:: Data shown ::
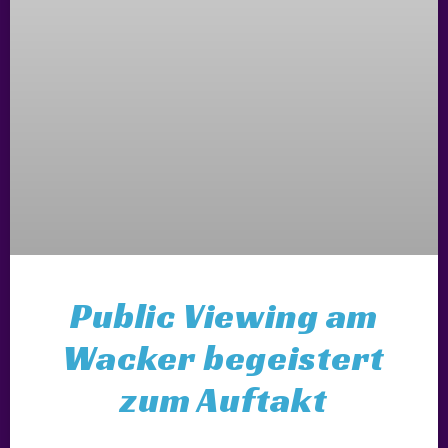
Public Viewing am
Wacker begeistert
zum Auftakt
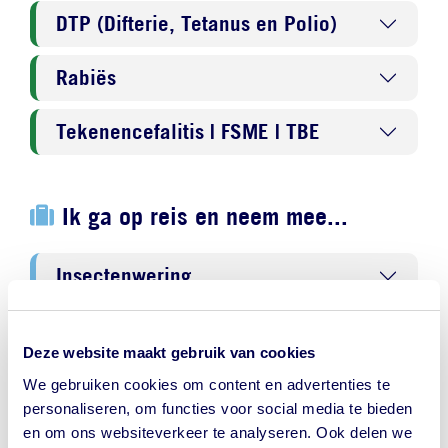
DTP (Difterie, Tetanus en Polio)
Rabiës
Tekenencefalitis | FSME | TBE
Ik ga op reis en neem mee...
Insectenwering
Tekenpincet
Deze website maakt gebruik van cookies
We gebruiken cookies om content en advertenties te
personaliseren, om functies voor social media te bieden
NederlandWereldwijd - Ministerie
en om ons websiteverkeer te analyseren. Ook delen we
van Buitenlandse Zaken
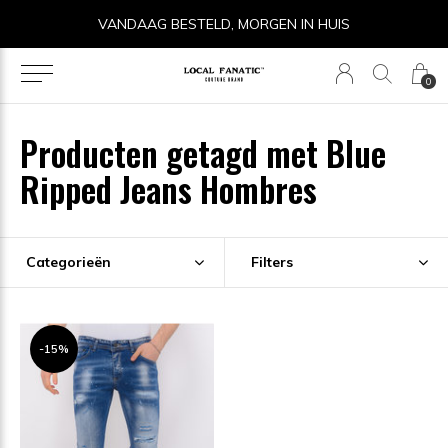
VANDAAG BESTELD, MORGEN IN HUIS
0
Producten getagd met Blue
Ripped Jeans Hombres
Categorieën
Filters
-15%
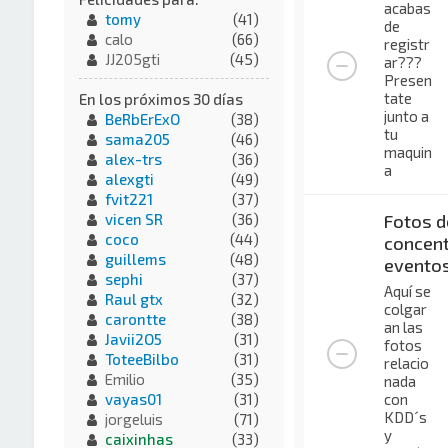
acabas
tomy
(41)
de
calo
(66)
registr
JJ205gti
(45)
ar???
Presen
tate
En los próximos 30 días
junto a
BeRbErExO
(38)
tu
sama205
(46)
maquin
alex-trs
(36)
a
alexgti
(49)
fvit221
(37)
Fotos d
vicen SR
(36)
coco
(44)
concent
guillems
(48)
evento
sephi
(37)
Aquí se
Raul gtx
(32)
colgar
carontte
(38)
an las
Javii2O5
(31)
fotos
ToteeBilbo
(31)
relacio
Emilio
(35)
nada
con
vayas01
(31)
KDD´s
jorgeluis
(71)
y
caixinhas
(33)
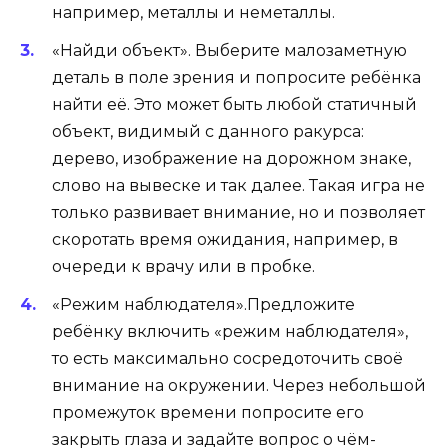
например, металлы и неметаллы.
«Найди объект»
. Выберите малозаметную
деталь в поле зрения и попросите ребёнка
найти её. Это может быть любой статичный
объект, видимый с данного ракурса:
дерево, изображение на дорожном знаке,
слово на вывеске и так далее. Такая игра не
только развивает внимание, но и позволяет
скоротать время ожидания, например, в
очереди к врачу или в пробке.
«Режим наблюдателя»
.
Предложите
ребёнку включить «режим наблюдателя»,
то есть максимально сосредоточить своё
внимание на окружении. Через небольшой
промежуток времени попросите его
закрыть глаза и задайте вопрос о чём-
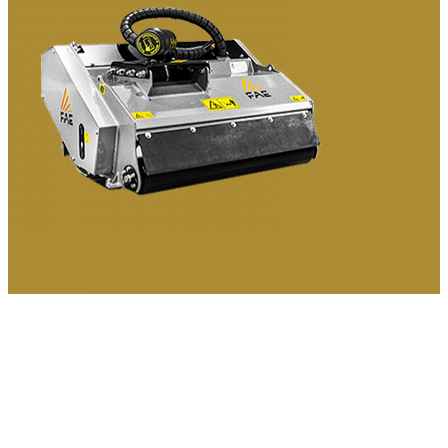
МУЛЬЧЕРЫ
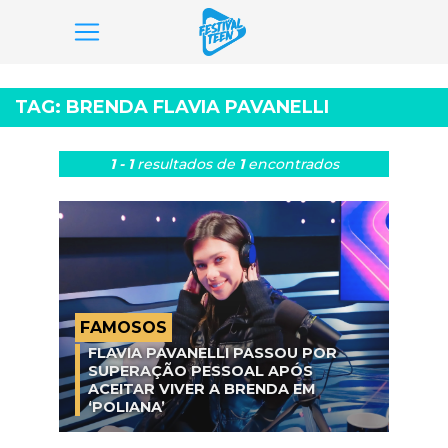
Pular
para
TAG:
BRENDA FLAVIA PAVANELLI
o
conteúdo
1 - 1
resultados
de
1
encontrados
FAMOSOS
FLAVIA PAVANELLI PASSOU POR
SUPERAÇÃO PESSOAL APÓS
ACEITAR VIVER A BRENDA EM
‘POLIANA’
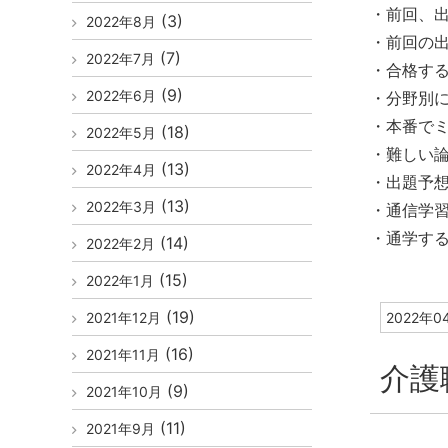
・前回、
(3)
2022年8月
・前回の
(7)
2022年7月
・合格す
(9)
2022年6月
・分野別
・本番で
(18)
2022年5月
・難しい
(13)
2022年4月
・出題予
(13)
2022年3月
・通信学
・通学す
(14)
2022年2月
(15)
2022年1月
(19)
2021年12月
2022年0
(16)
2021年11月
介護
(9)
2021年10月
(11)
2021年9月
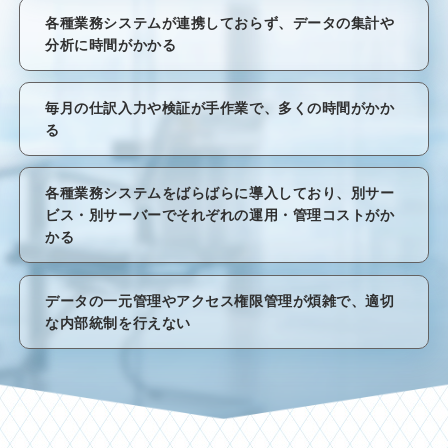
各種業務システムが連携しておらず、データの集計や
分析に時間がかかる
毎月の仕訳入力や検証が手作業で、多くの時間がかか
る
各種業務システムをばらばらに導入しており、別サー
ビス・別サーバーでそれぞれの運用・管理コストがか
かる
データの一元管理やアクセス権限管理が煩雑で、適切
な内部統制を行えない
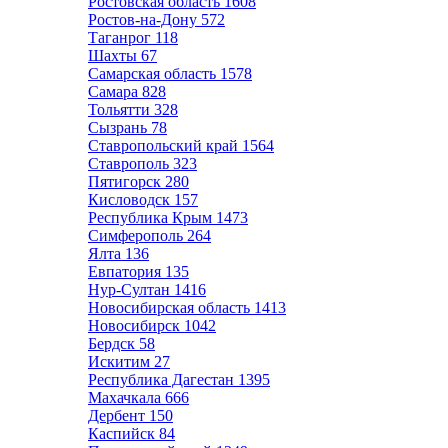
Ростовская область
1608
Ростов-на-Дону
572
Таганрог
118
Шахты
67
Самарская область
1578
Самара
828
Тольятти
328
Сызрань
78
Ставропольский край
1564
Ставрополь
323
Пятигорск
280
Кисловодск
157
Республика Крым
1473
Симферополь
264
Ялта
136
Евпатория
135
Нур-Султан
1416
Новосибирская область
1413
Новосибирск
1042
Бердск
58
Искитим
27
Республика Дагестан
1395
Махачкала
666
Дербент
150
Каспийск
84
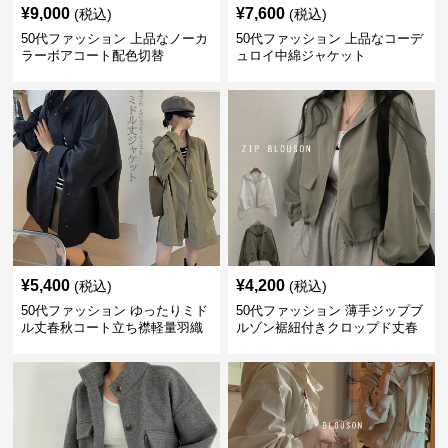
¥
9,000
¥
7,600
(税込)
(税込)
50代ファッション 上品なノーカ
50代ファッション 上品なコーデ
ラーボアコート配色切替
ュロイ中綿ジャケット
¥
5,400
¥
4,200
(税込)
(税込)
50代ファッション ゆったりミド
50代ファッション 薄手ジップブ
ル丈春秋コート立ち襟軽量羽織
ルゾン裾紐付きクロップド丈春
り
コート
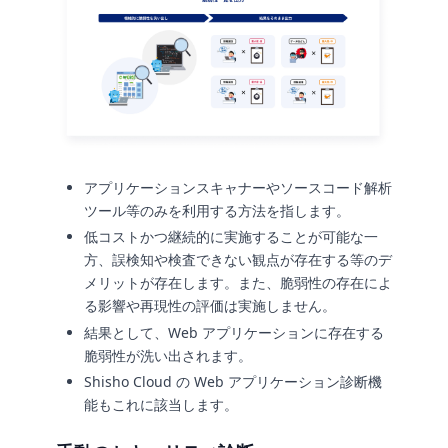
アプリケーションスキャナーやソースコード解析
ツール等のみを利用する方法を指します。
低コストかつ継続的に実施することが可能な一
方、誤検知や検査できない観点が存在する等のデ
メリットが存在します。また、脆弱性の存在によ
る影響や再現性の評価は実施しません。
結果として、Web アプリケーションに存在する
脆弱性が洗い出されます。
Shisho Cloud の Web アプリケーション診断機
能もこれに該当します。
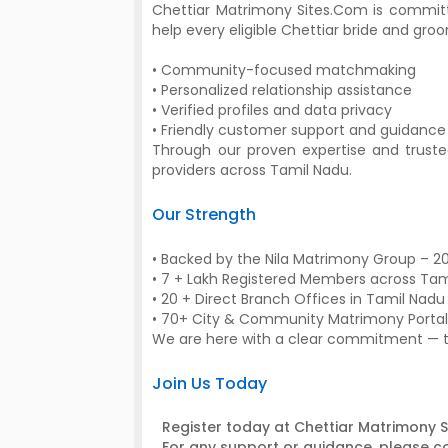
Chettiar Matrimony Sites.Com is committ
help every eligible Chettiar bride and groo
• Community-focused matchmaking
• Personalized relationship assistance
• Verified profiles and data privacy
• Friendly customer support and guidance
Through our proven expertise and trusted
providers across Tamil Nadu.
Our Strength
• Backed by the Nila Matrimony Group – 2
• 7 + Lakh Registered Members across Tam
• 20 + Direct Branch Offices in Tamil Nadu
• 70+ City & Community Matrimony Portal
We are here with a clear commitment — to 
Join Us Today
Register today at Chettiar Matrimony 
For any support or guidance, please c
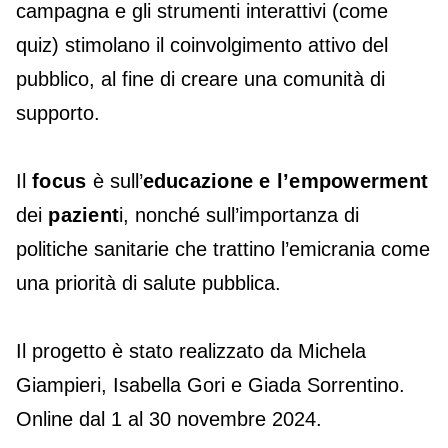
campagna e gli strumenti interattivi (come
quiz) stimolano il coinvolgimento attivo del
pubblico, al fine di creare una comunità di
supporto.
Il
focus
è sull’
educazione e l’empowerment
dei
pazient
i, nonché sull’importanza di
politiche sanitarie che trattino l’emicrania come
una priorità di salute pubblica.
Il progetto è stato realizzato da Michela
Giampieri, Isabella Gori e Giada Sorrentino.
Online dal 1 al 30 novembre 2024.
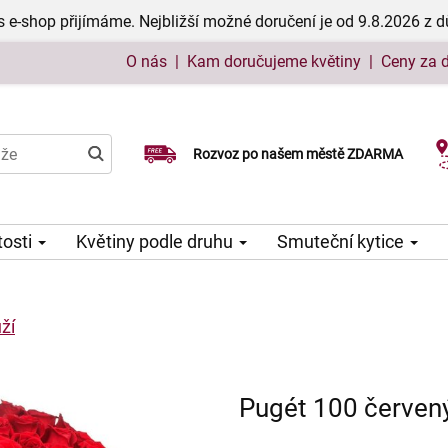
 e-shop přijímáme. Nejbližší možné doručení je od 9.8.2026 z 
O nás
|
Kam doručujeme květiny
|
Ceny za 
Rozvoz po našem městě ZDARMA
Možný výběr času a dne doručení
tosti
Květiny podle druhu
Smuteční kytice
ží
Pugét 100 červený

:: Task to complete ::
Copy out each line of the data where the string "BRENDA" appears.

:: Exercise answer ::
BRENDA FLAVIA PAVANELLI
ACEITAR VIVER A BRENDA EM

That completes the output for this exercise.